PROBLEM TO WORK ON:
Down to the last line, write out the entries below exactly and omit all pictures.

══════════

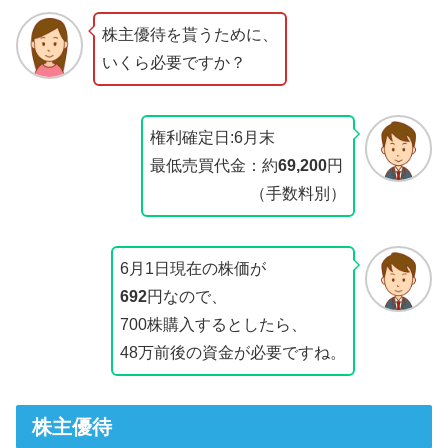
株主優待を貰うために、
いくら必要ですか？
権利確定日:6月末
最低売買代金：約
69,200
円
（手数料別）
6月1日現在の株価が
692
円なので、
700株購入するとしたら、
48万前後の資金が必要ですね。
株主優待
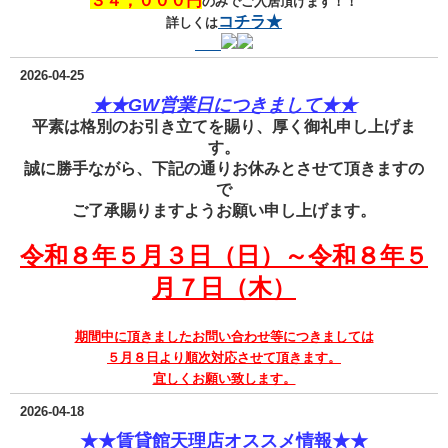
３４，０００円
のみでご入居頂けます！！
コチラ★
詳しくは
2026-04-25
★
★GW営業日につきまして★
★
平素は格別のお引き立てを賜り、厚く御礼申し上げま
す。
誠に勝手ながら、下記の通りお休みとさせて頂きますの
で
ご了承賜りますようお願い申し上げます。
令和８
年５月３日
（日）
～令和８年５
月７
日（木）
期間中に頂きましたお問い合わせ等につきましては
５月８
日より順次対応させて頂きます。
宜しくお願い致します。
2026-04-18
★★賃貸館天理店オススメ情報★★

══════════

TASK ANSWER:
株主優待を貰うために、
いくら必要ですか？
権利確定日:6月末
最低売買代金：約
69,200
円
（手数料別）
6月1日現在の株価が
692
円なので、
700株購入するとしたら、
48万前後の資金が必要ですね。
株主優待
３４，０００円
のみでご入居頂けます！！
コチラ★
詳しくは
2026-04-25
★
★GW営業日につきまして★
★
平素は格別のお引き立てを賜り、厚く御礼申し上げま
す。
誠に勝手ながら、下記の通りお休みとさせて頂きますの
で
ご了承賜りますようお願い申し上げます。
令和８
年５月３日
（日）
～令和８年５
月７
日（木）
期間中に頂きましたお問い合わせ等につきましては
５月８
日より順次対応させて頂きます。
宜しくお願い致します。
2026-04-18
★★賃貸館天理店オススメ情報★★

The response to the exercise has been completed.